Question

The equation 5 over 3x + 11 over 3 = − 4 over 3 is solved as follows. Fill in the correct numbers to complete the solution.

5/3x = ?

x= -3

Answer 1

[AI-generated answer — Bot GPT 3.5]

To solve the equation, we need to isolate the variable x.

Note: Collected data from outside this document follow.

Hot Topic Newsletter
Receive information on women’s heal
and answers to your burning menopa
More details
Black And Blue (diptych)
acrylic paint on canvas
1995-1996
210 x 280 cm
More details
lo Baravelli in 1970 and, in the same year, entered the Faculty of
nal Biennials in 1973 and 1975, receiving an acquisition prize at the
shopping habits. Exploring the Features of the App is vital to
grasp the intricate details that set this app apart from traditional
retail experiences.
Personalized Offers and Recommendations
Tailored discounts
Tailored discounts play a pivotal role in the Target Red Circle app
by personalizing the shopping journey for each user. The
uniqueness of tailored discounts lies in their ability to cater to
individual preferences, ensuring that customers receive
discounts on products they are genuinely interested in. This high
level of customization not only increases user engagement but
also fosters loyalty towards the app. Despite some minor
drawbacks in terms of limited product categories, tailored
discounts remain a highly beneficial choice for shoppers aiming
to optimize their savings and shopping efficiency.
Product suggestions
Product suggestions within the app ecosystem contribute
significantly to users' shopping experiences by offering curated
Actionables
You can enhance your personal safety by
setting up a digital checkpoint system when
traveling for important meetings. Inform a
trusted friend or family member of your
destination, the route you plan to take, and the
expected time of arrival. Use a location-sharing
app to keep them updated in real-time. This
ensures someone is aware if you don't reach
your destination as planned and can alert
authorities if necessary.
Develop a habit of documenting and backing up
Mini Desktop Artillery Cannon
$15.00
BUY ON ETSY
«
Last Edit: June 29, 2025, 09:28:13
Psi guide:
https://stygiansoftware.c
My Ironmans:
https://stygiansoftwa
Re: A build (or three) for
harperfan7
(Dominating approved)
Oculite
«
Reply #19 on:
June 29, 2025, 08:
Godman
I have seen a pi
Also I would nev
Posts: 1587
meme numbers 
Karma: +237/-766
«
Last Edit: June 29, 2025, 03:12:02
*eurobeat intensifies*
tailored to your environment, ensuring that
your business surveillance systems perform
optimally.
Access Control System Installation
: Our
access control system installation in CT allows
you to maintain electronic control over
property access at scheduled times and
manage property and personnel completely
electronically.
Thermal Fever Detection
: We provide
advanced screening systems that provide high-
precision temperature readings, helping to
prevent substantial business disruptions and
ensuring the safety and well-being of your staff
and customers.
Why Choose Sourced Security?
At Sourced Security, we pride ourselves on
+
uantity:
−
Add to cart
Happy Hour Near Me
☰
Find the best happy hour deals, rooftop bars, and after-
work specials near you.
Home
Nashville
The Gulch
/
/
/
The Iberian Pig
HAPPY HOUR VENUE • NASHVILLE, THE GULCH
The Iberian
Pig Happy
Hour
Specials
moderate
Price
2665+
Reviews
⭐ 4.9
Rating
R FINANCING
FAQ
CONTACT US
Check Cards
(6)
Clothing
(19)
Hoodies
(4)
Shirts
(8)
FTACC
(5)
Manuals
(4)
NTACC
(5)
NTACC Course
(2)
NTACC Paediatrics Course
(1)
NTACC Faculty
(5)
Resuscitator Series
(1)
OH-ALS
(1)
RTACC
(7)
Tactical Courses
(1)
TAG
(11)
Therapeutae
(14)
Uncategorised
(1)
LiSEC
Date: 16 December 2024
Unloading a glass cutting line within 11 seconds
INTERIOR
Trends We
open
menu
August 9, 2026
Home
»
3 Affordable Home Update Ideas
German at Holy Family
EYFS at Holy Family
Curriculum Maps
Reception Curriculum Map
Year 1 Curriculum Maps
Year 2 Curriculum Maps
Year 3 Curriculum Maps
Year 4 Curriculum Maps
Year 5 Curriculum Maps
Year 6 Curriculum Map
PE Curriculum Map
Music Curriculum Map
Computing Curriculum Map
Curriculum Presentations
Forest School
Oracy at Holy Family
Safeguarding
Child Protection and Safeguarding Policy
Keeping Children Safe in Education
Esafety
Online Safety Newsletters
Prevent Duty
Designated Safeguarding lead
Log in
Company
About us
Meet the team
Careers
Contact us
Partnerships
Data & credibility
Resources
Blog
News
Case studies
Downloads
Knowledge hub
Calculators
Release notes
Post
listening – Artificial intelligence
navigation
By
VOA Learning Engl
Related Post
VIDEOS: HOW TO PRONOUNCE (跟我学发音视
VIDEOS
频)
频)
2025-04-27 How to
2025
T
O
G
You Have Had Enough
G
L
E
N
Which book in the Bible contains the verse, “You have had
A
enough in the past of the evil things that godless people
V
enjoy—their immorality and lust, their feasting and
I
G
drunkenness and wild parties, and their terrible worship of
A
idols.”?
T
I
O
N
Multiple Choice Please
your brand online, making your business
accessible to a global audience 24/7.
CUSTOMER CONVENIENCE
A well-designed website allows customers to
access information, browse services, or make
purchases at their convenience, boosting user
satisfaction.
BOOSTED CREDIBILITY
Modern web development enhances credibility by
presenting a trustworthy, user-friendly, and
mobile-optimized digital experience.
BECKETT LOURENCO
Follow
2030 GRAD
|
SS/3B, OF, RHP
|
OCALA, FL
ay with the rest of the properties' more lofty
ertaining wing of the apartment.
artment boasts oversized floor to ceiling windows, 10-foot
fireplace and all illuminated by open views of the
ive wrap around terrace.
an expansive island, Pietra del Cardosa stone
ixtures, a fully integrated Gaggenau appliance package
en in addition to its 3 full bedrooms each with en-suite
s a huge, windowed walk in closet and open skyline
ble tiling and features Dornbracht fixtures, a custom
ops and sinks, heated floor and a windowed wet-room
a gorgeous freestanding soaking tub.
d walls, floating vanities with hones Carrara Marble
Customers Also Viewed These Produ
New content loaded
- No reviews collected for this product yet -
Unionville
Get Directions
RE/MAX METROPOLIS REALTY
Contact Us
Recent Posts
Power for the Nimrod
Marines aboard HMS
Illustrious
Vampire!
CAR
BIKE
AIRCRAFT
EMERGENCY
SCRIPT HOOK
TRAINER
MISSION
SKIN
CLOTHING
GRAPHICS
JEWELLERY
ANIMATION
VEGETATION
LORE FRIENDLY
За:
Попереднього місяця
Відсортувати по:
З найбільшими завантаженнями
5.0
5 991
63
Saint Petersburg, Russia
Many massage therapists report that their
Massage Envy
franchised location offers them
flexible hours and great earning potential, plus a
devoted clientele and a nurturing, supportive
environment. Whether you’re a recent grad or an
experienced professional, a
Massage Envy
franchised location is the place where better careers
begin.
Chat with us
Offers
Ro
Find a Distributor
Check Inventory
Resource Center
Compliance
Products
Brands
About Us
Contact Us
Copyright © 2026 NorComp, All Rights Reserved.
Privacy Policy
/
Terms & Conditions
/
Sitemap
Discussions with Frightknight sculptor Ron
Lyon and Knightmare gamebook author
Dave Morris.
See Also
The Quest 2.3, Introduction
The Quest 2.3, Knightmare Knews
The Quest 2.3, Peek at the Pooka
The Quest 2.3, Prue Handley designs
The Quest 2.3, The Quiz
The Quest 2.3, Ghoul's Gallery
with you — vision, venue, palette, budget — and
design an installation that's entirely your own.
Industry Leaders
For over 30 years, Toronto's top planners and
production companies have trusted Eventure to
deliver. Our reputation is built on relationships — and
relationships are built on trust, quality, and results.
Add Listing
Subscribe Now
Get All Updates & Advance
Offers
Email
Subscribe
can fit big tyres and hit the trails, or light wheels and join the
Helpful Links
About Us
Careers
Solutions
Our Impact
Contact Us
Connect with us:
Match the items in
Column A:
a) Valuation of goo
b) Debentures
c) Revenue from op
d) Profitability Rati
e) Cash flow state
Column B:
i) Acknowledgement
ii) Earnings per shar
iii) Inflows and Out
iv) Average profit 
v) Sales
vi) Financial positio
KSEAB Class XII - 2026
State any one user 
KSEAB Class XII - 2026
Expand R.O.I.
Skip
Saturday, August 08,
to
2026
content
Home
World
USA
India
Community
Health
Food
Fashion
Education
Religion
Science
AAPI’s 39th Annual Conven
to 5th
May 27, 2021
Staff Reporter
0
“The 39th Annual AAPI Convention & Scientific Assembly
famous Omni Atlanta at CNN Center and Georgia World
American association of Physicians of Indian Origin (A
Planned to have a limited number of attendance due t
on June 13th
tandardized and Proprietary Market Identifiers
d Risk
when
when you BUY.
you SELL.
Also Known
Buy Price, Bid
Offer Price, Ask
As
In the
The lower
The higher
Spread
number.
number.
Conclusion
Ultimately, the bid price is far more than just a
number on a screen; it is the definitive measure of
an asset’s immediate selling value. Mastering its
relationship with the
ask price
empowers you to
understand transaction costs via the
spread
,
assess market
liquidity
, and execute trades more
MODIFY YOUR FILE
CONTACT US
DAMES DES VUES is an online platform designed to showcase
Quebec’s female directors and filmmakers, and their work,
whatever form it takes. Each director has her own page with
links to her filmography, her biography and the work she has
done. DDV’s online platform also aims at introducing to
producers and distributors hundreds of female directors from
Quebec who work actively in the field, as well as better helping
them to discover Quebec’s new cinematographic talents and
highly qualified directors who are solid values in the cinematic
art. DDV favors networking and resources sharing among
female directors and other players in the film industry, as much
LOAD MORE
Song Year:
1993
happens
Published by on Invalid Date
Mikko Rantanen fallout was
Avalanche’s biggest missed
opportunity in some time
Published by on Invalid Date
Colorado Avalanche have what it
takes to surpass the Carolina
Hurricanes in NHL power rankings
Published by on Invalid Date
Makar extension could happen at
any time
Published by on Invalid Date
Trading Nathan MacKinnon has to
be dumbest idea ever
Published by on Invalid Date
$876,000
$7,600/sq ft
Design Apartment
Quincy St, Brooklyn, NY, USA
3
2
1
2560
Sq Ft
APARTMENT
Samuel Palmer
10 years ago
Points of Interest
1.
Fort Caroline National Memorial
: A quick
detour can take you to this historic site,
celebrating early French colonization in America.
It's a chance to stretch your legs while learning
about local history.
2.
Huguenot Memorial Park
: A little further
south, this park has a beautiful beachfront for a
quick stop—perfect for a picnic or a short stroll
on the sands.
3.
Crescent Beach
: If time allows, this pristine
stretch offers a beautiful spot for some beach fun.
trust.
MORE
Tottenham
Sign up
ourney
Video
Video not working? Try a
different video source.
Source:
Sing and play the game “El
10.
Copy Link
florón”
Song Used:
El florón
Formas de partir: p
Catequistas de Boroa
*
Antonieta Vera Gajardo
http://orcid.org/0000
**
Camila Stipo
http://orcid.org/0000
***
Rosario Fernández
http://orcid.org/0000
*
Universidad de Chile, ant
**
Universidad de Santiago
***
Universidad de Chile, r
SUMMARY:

Starting with the equation:
5/3x + 11/3 = -4/3

Subtracting 11/3 on both sides:
5/3x = -15/3 - 11/3
5/3x = -26/3

Dividing both sides by 5/3:
x = (-26/3) / (5/3)

To divide fractions, we multiply by the reciprocal of the denominator:
x = (-26/3) * (3/5)
x = -26/5

So, the solution to the equation is x = -26/5.

Answer 2

[AI-generated answer — Step-by-Step Bot]

To solve the equation 5/3x + 11/3 = -4/3, we need to isolate the variable x.

First, let's subtract 11/3 from both sides of the equation:

5/3x + 11/3 - 11/3 = -4/3 - 11/3

Simplifying this, we get:

5/3x = -15/3

Next, let's simplify the right side of the equation:

5/3x = -5

Now, to solve for x, we need to multiply both sides of the equation by the reciprocal of 5/3, which is 3/5:

(3/5)(5/3x) = (3/5)(-5)

Simplifying this, we get:

1x = -3

Therefore, the solution to the equation is x = -3.

Answer 3

[AI-generated answer — Explain Bot]

To solve the equation, we need to isolate the variable x on one side. Let's break down the steps:

1. Start with the given equation: 5/(3x) + 11/3 = -4/3.

2. To eliminate the fraction with x in the denominator (3x), we can multiply both sides of the equation by 3x. This will result in:

(3x) * 5/(3x) + (3x) * 11/3 = (3x) * (-4/3).

Simplifying:

5 + (11/3) * 3x = -4x.

3. Distribute the multiplication: (11/3) * 3x = 11x, and (-4/3) * (3x) = -4x.

So the equation becomes:

5 + 11x = -4x.

4. Now, let's isolate the x terms by moving the -4x to the other side of the equation:

5 + 11x + 4x = 0.

Combine like terms:

15x + 5 = 0.

5. Next, subtract 5 from both sides of the equation:

15x = -5.

6. Finally, divide each side of the equation by 15 to solve for x:

x = (-5)/15.

Simplifying:

x = -1/3.

Thus, the solution to the equation is x = -1/3.